Foi aí que minha vida se transformou, conheci a Manuela, amiga de minha
irmã, mulher madura e bem resolvida, Manuela logo se fez amiga e arrancou de mim
confissões que jamais tive coragem de repetir nem frente ao espelho, nossa primeira
conversa chorei muito, pedi o colo que jamais minha mãe me deu, fui sincero e
transparente com a Manuela, conversamos horas, horas a fio.

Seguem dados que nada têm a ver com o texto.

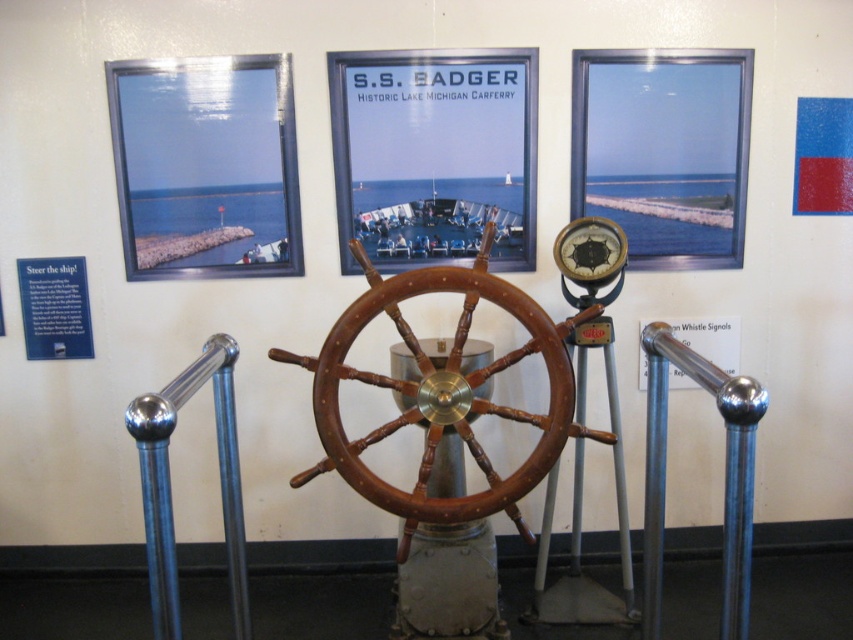 Is point (646, 474) less distant than point (160, 449)?

No, (646, 474) is behind (160, 449).

Who is positioned more to the right, polished metal pole at center or polished metal pole at left?

From the viewer's perspective, polished metal pole at center appears more on the right side.

Who is more forward, (647,490) or (146,426)?

Point (146,426)

You are a GUI agent. You are given a task and a screenshot of the screen. Output one action in this format:
    pyautogui.click(x=<x>, y=<y>)
    Task: Click on the polished metal pole at center
    This screenshot has width=853, height=640.
    Given the screenshot: What is the action you would take?
    pyautogui.click(x=724, y=474)

Can you confirm if brown polished wood at center is taller than polished metal pole at left?

Correct, brown polished wood at center is much taller as polished metal pole at left.

Based on the photo, does brown polished wood at center appear over polished metal pole at left?

Correct, brown polished wood at center is located above polished metal pole at left.

Who is more forward, (326, 456) or (166, 563)?

Point (166, 563) is more forward.

The image size is (853, 640). I want to click on brown polished wood at center, so click(x=444, y=392).

Who is lower down, brown polished wood at center or matte black gauge at center?

brown polished wood at center is below.

Does brown polished wood at center lie in front of matte black gauge at center?

Yes, it is.

Which is in front, point (329, 452) or point (573, 280)?

Point (329, 452) is in front.

Identify the location of brown polished wood at center. (444, 392). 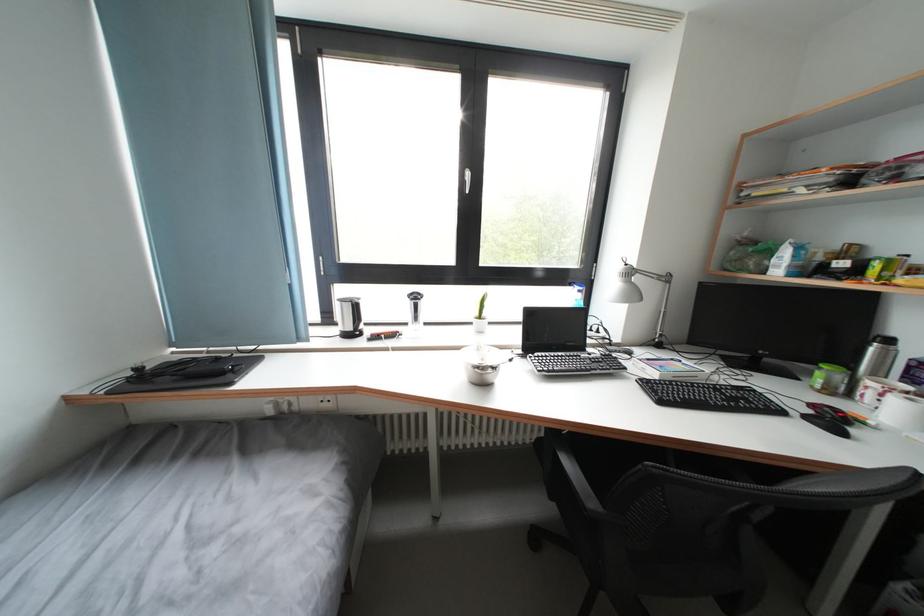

Hoje enfim resolvi acabar com toda essa dor, quero pedir perdão aos meus
pais, minhas irmãs, meus poucos amigos e a mim mesmo, queria poder mudar o que
sinto, quem sou, mas não posso.
Tudo acaba aqui, não cometi o pecado de me envolver com ninguém do
mesmo sexo que eu se é que isso é pecado, nunca procurei saber se era ou não
pecado ser homossexual, não quero entender essa opção, assim como não quero
julgar quem seja, quero apenas acabar com essa dor que domina meu peito que faz
minha família sofrer, quero apenas que chegue ao fim essa angústia que tira minhas
noites de sono, sei que não poderei ser feliz com esse amor que sinto por João, sei que
não viverei esse amor, não apenas em virtude dessa sociedade preconceituosa e
machista, não apenas porque sinto vergonha, não tenho amigos homossexuais, nunca
senti por nenhum de meus amigos isso que sinto pelo João, mas não quero, não posso
e isso está acabando com minhas forças, cheguei ao meu limite em virtude desse
sentimento.
Chega, não quero mais, estou aprisionado nesse mundo onde não consigo
me libertar, quero e preciso ser livre, preciso ser livre, e essa liberdade não vou
encontrar aqui.
Não estou dizendo que o que vou fazer é o certo, não é, por isso peço
perdão a Deus, apesar de saber que não terei perdão, peço que ele me entenda,
apesar de que ninguém entenderá, não aconselho ninguém, mas é o que me resta.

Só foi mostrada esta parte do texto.